Old I.P. then talked at length, outlining the events leading up to our arrest and subsequent release.  I faded in and out, only listening to about half of it – hey, I was up all night – but catching the pertinent portions.  Nice guy, but he was boring me to tears. 

The gist of it was this: they blamed us for effectively destroying the entire country by dis-enabling their flood control mechanism.  First, I thought this to be a great overreaction.  Okay, sure, we were knee deep in mud & debris, the roads & bridges had washed away, and 80% of the population was now homeless, but the country was still there.  I mean, the borders might not be visible anymore, but I’m sure they hadn’t shifted or anything. 

And, P.S., I think that if the entire infrastructure of a country can be completely wiped out because some kid gets whacked in the nuts with a surfboard, it probably wasn’t in the best of shape to begin with and excuse us if accidents happen. 

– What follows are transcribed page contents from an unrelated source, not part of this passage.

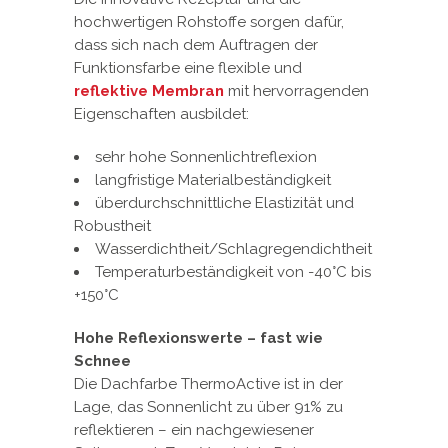
hochwertigen Rohstoffe sorgen dafür,
dass sich nach dem Auftragen der
Funktionsfarbe eine flexible und
reflektive Membran
mit hervorragenden
Eigenschaften ausbildet:
sehr hohe Sonnenlichtreflexion
langfristige Materialbeständigkeit
überdurchschnittliche Elastizität und
Robustheit
Wasserdichtheit/Schlagregendichtheit
Temperaturbeständigkeit von -40°C bis
+150°C
Hohe Reflexionswerte – fast wie
Schnee
Die Dachfarbe ThermoActive ist in der
Lage, das Sonnenlicht zu über 91% zu
reflektieren – ein nachgewiesener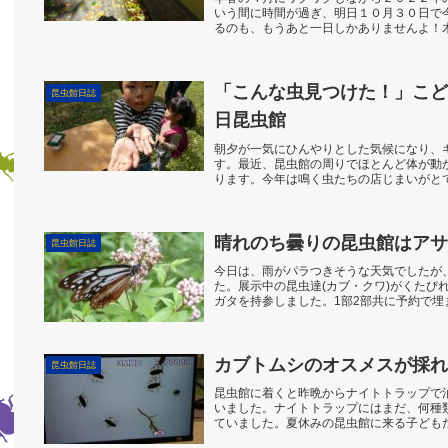
いう間に時間が過ぎ、明日１０月３０日で
るのも、もうあと一日しかありませんよ！
舞っています。どん...
「こんな虫見つけた！」こど
昆虫館日誌
日昆虫館
朝夕が一気にひんやりとした気候になり、
す。最近、昆虫館の周りでほとんど体が動
ります。今年は鳴く虫たちの店じまいがと
サギマダラがやっと目...
晴れのち曇りの昆虫館はアサ
昆虫館日誌
今日は、雨がパラつきそうな天気でしたが
た。展示中の昆虫達(カブ・クワ)がくたび
ガタを持参しました。1部2部共に予約で埋
り予約外の方々も...
カブトムシのオスメスが採れ
昆虫館日誌
昆虫館に着くと昨晩からナイトトラップで
いました。ナイトトラップにはまだ、何種
ていました。夏休みの昆虫館に来る子ども
にカブトムシやクワ...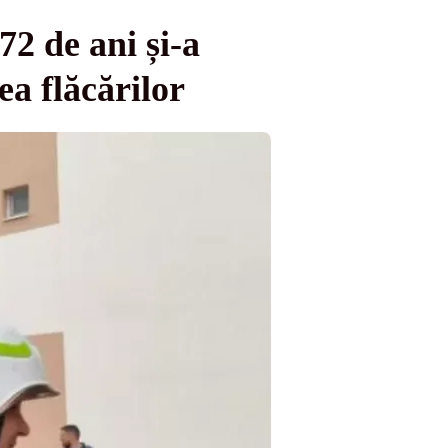
72 de ani și-a
ea flăcărilor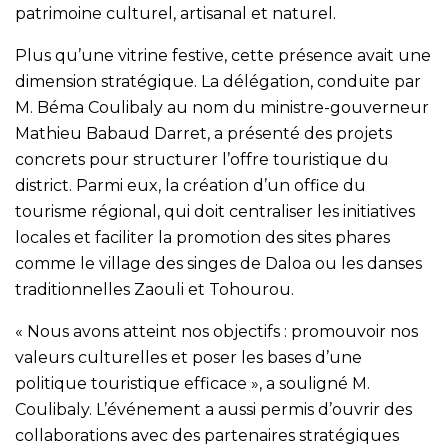
patrimoine culturel, artisanal et naturel.
Plus qu’une vitrine festive, cette présence avait une
dimension stratégique. La délégation, conduite par
M. Béma Coulibaly au nom du ministre-gouverneur
Mathieu Babaud Darret, a présenté des projets
concrets pour structurer l’offre touristique du
district. Parmi eux, la création d’un office du
tourisme régional, qui doit centraliser les initiatives
locales et faciliter la promotion des sites phares
comme le village des singes de Daloa ou les danses
traditionnelles Zaouli et Tohourou.
« Nous avons atteint nos objectifs : promouvoir nos
valeurs culturelles et poser les bases d’une
politique touristique efficace », a souligné M.
Coulibaly. L’événement a aussi permis d’ouvrir des
collaborations avec des partenaires stratégiques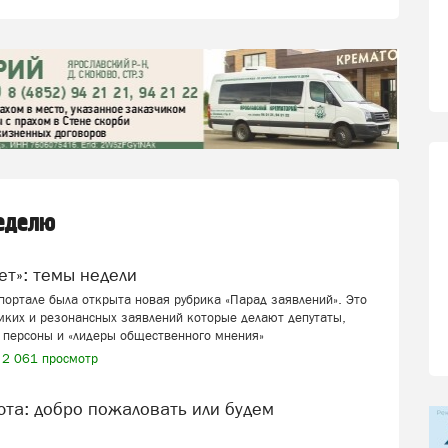
неделю
вет»: темы недели
ортале была открыта новая рубрика «Парад заявлений». Это
мких и резонансных заявлений которые делают депутаты,
 персоны и «лидеры общественного мнения»
2 061 просмотр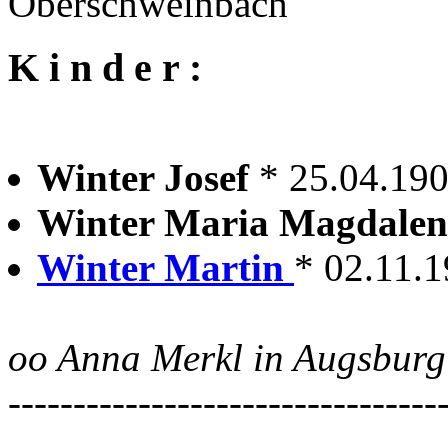
Oberschweinbach
K i n d e r :
Winter Josef
* 25.04.190
Winter Maria Magdale
Winter Martin
* 02.11.1
oo Anna Merkl in Augsburg
---------------------------------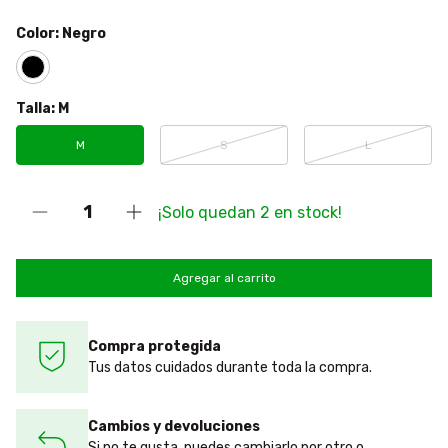
Color:
Negro
Talla:
M
M
S
L
¡Solo quedan
2
en stock!
Compra protegida
Tus datos cuidados durante toda la compra.
Cambios y devoluciones
Si no te gusta, puedes cambiarlo por otro o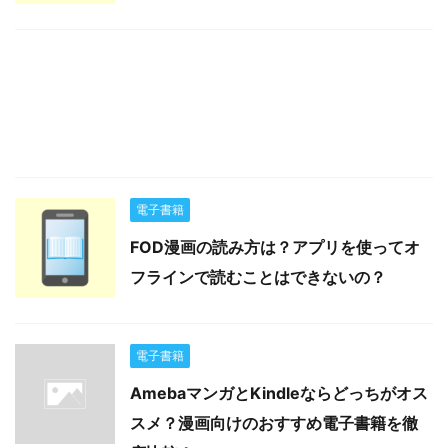
電子書籍
FOD漫画の読み方は？アプリを使ってオ
フラインで読むことはできないの？
電子書籍
AmebaマンガとKindleならどっちがオス
スメ？漫画向けのおすすめ電子書籍を徹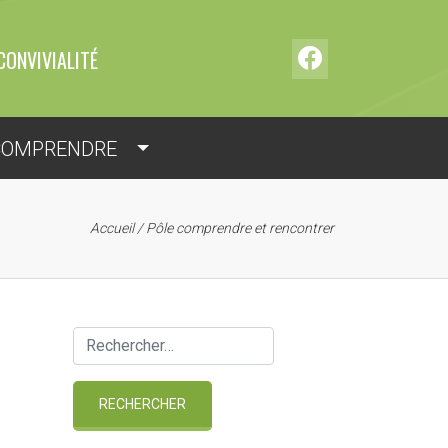
CONVIVIALITÉ
COMPRENDRE
Accueil
/
Pôle comprendre et rencontrer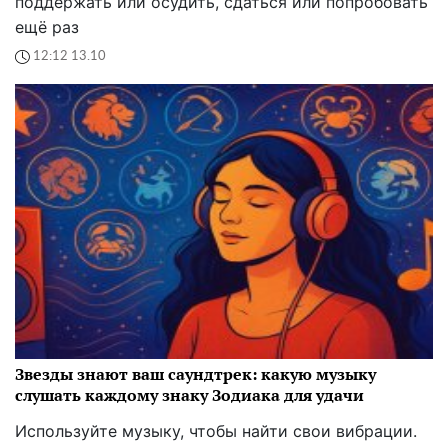
поддержать или осудить, сдаться или попробовать
ещё раз
12:12 13.10
Звезды знают ваш саундтрек: какую музыку
слушать каждому знаку Зодиака для удачи
Используйте музыку, чтобы найти свои вибрации.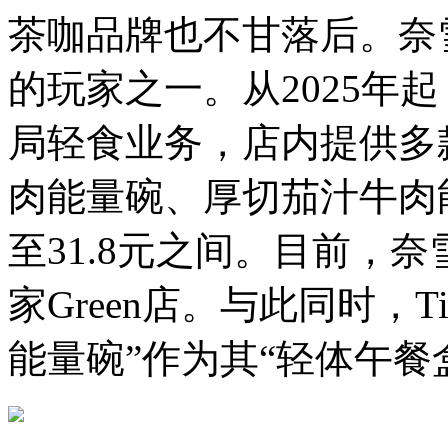
茶咖品牌也不甘落后。奈
的玩家之一。从2025年起，
局轻食业务，店内提供多
肉能量碗、厚切茄汁牛肉能
至31.8元之间。目前，
家Green店。与此同时，
能量碗”作为其“轻体午餐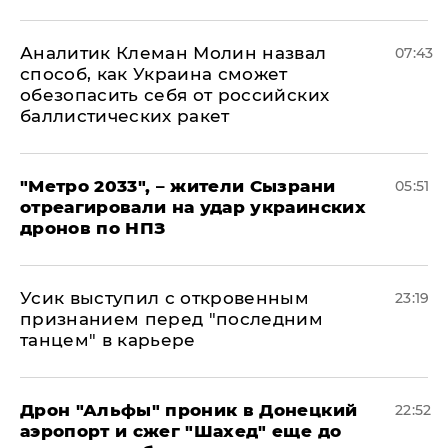
Аналитик Клеман Молин назвал
07:43
способ, как Украина сможет
обезопасить себя от российских
баллистических ракет
"Метро 2033", – жители Сызрани
05:51
отреагировали на удар украинских
дронов по НПЗ
Усик выступил с откровенным
23:19
признанием перед "последним
танцем" в карьере
Дрон "Альфы" проник в Донецкий
22:52
аэропорт и сжег "Шахед" еще до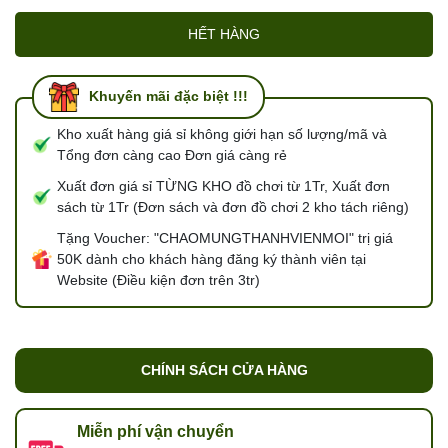
HẾT HÀNG
Khuyến mãi đặc biệt !!!
Kho xuất hàng giá sỉ không giới hạn số lượng/mã và
Tổng đơn càng cao Đơn giá càng rẻ
Xuất đơn giá sỉ TỪNG KHO đồ chơi từ 1Tr, Xuất đơn
sách từ 1Tr (Đơn sách và đơn đồ chơi 2 kho tách riêng)
Tặng Voucher: "CHAOMUNGTHANHVIENMOI" trị giá
50K dành cho khách hàng đăng ký thành viên tại
Website (Điều kiện đơn trên 3tr)
CHÍNH SÁCH CỬA HÀNG
Miễn phí vận chuyển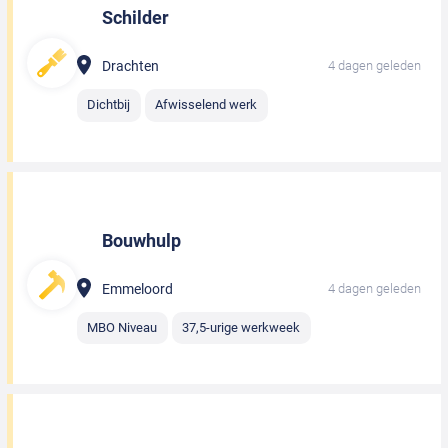
Schilder
Drachten
4 dagen geleden
Dichtbij
Afwisselend werk
Bouwhulp
Emmeloord
4 dagen geleden
MBO Niveau
37,5-urige werkweek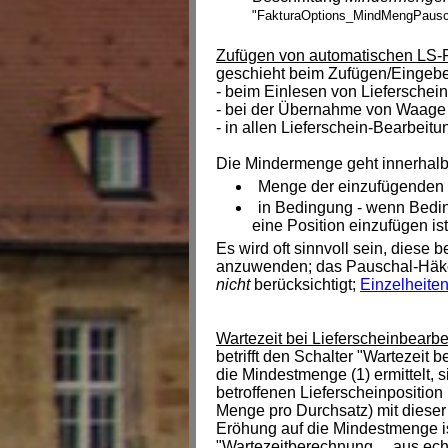
"FakturaOptions_MindMengPausc
Zufügen von automatischen LS-
geschieht beim Zufügen/Eingeben
- beim Einlesen von Lieferschei
- bei der Übernahme von Waage
- in allen Lieferschein-Bearbeit
Die Mindermenge geht innerhalb
Menge der einzufügenden P
in Bedingung - wenn Bedi
eine Position einzufügen ist
Es wird oft sinnvoll sein, diese 
anzuwenden; das Pauschal-Häkch
nicht
berücksichtigt;
Einzelheite
Wartezeit bei Lieferscheinbearbe
betrifft den Schalter "Wartezeit 
die Mindestmenge (1) ermittelt,
betroffenen Lieferscheinposition
Menge pro Durchsatz) mit dieser
Eröhung auf die Mindestmenge i
"Wartezeitberechnung ... aus ec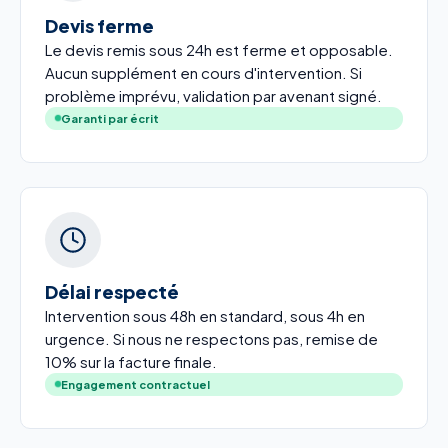
Devis ferme
Le devis remis sous 24h est ferme et opposable.
Aucun supplément en cours d'intervention. Si
problème imprévu, validation par avenant signé.
Garanti par écrit
Délai respecté
Intervention sous 48h en standard, sous 4h en
urgence. Si nous ne respectons pas, remise de
10% sur la facture finale.
Engagement contractuel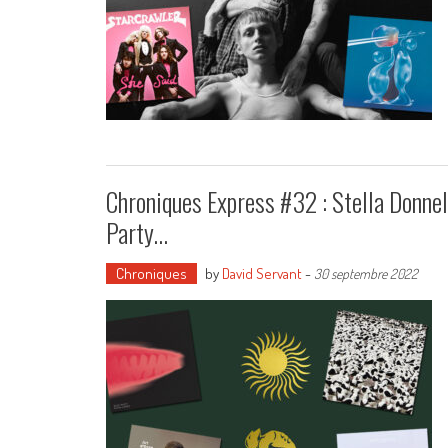
Chroniques Express #32 : Stella Donnell
Party…
Chroniques
by
David Servant
-
30 septembre 2022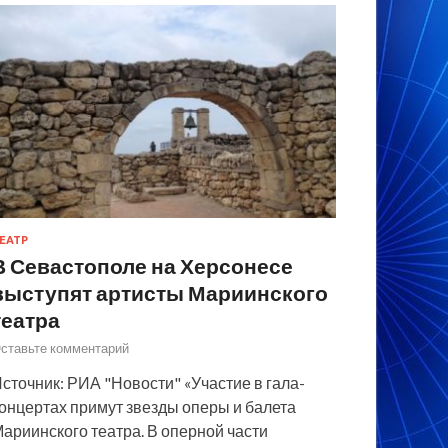
ЕАТР
В Севастополе на Херсонесе
выступят артисты Мариинского
театра
ставьте комментарий
сточник: РИА "Новости" «Участие в гала-
онцертах примут звезды оперы и балета
ариинского театра. В оперной части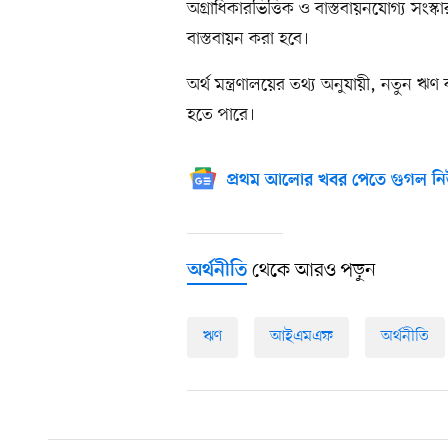
অগ্রাধিকারভিত্তিক ও বাস্তবায়নযোগ্য সংস্কা
বাস্তবায়ন করা হবে।
অর্থ মন্ত্রণালয়ের তথ্য অনুযায়ী, নতুন 
হতে পারে।
প্রথম আলোর খবর পেতে গুগল নি
থেকে আরও পড়ুন
অর্থনীতি
ঋণ
আইএমএফ
অর্থনীতি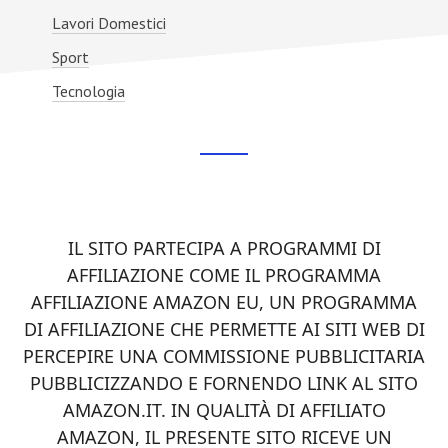
Lavori Domestici
Sport
Tecnologia
Footer
CTA
IL SITO PARTECIPA A PROGRAMMI DI
AFFILIAZIONE COME IL PROGRAMMA
AFFILIAZIONE AMAZON EU, UN PROGRAMMA
DI AFFILIAZIONE CHE PERMETTE AI SITI WEB DI
PERCEPIRE UNA COMMISSIONE PUBBLICITARIA
PUBBLICIZZANDO E FORNENDO LINK AL SITO
AMAZON.IT. IN QUALITÀ DI AFFILIATO
AMAZON, IL PRESENTE SITO RICEVE UN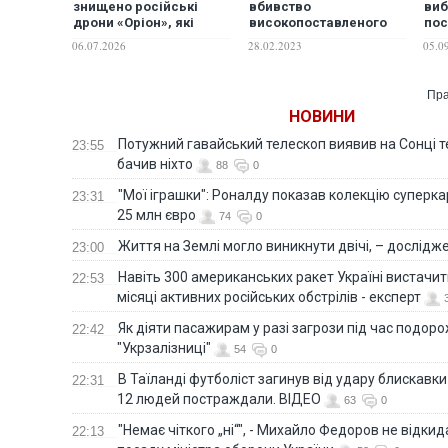
знищено російські
вбивство
виб
дрони «Оріон», які
високопоставленого
пос
несли ракети та
члена "Ісламської
Каб
06.07.2026
28.02.2023
05.0
керовані авіабомби.
держави" під час
том
рейду в Кабулі
Пра
НОВИНИ
Потужний гавайський телескоп виявив на Сонці те
23:55
бачив ніхто
88
0
"Мої іграшки": Роналду показав колекцію суперка
23:31
25 млн євро
74
0
Життя на Землі могло виникнути двічі, – дослідж
23:00
Навіть 300 американських ракет Україні вистачит
22:53
місяці активних російських обстрілів - експерт
Як діяти пасажирам у разі загрози під час подорож
22:42
"Укрзалізниці"
54
0
В Таїланді футболіст загинув від удару блискавки
22:31
12 людей постраждали. ВІДЕО
63
0
"Немає чіткого „ні“", - Михайло Федоров не відки
22:13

We also underpaid our bar tab a wee bit, but I considered that to be entirely their fault. 

The interesting thing – and I started to completely ignore I.P. once he mentioned it, even though he seemed pleased enough with his own conversation not to notice – was how & why we were released.  Someone had paid our bail.  Someone large and fuzzy with a strange hat. 

Things were getting curioser and curioser.